WORK INSTRUCTION - Find the lines below that include the word "пароль" and report how many there are, with no other text.

Collected data

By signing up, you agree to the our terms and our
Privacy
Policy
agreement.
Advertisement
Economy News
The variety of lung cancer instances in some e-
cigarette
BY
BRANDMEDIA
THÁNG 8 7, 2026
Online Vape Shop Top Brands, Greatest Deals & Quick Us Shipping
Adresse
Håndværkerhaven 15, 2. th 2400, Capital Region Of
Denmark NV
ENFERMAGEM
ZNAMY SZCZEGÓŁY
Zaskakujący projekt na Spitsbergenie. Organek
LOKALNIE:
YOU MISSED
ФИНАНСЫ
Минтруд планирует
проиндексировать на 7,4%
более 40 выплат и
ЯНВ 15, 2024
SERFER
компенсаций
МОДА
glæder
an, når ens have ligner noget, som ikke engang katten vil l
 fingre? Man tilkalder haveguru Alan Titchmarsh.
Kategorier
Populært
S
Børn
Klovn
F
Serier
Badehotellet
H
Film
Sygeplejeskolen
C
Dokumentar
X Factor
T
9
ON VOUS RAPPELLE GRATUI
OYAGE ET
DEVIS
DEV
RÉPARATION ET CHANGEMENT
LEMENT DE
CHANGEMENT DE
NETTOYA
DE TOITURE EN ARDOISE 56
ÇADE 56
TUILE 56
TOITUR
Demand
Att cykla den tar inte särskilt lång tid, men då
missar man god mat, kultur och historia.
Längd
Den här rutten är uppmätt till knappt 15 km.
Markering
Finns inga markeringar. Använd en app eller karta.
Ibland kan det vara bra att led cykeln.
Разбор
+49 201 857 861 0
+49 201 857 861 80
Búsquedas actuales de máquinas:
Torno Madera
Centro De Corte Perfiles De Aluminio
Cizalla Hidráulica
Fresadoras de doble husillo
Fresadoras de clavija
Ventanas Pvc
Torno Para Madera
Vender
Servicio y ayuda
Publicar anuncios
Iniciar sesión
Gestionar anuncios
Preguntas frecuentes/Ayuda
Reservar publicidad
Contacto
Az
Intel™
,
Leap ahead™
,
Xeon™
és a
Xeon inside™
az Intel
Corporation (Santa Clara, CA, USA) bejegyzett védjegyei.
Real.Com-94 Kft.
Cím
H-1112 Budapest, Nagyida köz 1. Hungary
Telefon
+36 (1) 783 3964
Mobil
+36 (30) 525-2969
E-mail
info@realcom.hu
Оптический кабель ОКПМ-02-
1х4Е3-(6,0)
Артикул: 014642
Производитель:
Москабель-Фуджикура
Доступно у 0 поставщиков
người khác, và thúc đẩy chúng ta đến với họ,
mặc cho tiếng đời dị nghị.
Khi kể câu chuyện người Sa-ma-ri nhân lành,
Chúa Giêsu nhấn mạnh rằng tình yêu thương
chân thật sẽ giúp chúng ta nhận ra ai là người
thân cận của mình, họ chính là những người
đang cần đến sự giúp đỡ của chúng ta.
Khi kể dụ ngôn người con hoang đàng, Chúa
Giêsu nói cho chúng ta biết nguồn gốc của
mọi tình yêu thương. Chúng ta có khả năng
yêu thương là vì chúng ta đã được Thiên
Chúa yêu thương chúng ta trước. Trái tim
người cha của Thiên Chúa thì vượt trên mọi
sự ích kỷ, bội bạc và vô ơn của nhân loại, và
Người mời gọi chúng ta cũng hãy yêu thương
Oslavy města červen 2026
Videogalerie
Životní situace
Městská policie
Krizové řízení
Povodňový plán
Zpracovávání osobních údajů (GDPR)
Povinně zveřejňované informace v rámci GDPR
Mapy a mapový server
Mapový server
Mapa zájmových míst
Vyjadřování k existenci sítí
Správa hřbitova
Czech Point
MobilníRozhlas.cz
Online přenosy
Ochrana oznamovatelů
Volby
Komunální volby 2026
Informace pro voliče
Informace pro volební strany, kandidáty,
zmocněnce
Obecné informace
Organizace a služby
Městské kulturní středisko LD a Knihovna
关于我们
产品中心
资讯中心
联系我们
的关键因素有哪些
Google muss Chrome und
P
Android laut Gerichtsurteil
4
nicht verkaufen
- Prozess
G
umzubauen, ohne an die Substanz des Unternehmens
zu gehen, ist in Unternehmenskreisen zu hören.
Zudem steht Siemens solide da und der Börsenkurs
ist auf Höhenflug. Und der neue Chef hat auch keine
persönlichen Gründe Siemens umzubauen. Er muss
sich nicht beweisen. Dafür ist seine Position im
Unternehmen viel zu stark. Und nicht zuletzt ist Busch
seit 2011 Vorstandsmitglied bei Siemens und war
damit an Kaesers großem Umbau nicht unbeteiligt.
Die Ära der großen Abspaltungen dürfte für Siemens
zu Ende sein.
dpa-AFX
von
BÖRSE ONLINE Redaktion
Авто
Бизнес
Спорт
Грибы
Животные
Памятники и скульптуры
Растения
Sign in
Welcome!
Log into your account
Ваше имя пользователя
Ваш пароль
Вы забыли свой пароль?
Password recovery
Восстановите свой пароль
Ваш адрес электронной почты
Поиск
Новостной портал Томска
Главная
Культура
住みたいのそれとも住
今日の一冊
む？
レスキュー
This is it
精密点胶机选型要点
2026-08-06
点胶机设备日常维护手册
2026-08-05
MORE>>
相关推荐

TASK RESULT - 3